[Saved entries]
- - -

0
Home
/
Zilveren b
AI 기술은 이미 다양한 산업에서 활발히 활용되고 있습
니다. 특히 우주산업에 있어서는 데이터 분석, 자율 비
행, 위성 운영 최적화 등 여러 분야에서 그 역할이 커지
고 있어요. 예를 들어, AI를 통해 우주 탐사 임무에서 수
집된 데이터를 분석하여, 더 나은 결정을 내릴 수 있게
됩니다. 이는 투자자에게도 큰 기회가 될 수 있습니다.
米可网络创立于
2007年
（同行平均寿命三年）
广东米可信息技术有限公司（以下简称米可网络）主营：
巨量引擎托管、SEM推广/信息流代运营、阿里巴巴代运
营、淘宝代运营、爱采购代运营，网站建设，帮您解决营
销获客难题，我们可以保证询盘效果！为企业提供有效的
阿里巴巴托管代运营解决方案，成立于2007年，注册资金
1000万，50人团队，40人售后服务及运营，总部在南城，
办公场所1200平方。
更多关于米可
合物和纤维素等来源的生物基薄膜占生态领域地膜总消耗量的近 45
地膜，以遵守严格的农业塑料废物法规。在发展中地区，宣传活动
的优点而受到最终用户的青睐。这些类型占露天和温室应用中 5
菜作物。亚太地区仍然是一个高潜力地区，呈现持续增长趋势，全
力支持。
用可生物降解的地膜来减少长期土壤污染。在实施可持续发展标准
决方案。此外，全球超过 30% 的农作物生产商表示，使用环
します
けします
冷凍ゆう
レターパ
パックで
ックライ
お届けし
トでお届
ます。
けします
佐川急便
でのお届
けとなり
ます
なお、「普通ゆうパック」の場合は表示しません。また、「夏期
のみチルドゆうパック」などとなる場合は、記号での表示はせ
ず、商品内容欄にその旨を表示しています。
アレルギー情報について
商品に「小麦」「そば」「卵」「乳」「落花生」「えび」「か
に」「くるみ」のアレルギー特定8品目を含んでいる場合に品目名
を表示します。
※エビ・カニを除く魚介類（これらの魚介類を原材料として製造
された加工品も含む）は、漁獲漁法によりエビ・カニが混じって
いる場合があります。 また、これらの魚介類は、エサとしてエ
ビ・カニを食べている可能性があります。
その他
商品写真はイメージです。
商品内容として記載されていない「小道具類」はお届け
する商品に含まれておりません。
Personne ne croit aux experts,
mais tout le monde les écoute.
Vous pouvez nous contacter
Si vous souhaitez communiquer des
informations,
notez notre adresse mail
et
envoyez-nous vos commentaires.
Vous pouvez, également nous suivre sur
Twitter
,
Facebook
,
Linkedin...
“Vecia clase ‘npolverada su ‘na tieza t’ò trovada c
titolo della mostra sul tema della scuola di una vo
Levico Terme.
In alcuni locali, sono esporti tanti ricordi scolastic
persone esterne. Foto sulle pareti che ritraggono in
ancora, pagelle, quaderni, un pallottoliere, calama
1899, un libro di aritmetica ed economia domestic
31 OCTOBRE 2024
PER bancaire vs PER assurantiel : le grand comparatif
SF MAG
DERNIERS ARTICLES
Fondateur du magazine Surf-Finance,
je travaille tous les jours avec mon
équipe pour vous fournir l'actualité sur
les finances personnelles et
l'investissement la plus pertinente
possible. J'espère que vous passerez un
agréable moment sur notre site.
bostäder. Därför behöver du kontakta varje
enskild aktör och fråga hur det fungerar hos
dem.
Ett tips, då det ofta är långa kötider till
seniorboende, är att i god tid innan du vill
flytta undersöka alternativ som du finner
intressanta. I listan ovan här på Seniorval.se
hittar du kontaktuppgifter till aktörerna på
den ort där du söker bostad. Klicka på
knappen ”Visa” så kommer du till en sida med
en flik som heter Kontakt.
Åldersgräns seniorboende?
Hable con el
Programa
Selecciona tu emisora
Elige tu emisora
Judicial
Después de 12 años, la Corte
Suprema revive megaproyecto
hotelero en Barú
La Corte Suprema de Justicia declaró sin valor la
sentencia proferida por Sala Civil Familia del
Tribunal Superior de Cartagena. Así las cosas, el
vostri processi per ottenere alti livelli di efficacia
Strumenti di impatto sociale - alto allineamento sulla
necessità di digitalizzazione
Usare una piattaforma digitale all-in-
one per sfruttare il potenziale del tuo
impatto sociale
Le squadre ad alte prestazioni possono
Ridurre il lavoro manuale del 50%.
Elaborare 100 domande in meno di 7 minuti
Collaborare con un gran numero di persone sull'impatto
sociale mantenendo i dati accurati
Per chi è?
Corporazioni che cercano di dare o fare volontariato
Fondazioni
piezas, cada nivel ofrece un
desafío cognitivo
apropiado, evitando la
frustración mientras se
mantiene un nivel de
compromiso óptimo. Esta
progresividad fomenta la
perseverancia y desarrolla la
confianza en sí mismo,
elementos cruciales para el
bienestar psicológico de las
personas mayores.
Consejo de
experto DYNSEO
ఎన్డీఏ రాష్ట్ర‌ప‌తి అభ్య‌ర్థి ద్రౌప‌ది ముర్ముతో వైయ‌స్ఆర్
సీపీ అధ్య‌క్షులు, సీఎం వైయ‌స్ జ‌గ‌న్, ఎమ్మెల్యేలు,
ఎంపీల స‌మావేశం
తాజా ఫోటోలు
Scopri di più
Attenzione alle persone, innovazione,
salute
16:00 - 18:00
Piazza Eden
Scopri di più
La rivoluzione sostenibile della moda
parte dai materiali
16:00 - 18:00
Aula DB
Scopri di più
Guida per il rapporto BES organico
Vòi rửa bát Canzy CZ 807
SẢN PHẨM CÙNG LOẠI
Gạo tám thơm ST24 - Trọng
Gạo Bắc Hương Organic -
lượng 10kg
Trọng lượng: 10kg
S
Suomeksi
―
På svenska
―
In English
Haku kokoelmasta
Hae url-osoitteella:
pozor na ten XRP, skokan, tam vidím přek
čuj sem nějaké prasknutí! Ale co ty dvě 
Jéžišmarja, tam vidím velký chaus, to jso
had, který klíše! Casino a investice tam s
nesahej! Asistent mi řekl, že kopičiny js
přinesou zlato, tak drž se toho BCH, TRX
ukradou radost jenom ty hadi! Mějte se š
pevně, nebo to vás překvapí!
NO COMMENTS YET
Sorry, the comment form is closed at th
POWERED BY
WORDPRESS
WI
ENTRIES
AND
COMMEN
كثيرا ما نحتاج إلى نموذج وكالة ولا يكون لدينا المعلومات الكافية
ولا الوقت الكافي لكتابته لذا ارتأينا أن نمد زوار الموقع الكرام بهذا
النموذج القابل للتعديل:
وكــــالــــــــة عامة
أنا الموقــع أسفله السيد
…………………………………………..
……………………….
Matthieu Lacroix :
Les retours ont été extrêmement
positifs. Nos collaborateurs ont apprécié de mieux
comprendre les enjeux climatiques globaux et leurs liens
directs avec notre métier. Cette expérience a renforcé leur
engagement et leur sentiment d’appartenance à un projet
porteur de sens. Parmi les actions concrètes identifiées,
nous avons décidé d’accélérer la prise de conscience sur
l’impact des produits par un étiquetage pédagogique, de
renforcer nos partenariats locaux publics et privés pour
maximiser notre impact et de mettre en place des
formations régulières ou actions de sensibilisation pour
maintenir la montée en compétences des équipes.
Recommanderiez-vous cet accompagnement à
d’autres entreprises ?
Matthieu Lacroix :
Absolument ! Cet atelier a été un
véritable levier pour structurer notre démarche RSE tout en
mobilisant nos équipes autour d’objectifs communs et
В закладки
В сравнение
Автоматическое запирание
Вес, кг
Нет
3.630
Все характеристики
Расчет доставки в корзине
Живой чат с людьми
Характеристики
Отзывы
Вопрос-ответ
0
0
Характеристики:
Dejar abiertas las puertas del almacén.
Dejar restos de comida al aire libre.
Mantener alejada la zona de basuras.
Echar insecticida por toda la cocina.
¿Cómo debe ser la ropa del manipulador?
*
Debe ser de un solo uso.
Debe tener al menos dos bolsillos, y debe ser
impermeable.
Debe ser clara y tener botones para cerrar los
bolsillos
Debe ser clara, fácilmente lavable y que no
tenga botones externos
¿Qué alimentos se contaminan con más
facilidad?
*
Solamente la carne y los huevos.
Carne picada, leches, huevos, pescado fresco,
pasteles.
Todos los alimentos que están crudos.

- - -

Task brief: Retype the entries above exactly, but only from the line containing "كثيرا ما نحتاج" through the line containing "Les retours ont été extrêmement", both included.

Exercise result:
كثيرا ما نحتاج إلى نموذج وكالة ولا يكون لدينا المعلومات الكافية
ولا الوقت الكافي لكتابته لذا ارتأينا أن نمد زوار الموقع الكرام بهذا
النموذج القابل للتعديل:
وكــــالــــــــة عامة
أنا الموقــع أسفله السيد
…………………………………………..
……………………….
Matthieu Lacroix :
Les retours ont été extrêmement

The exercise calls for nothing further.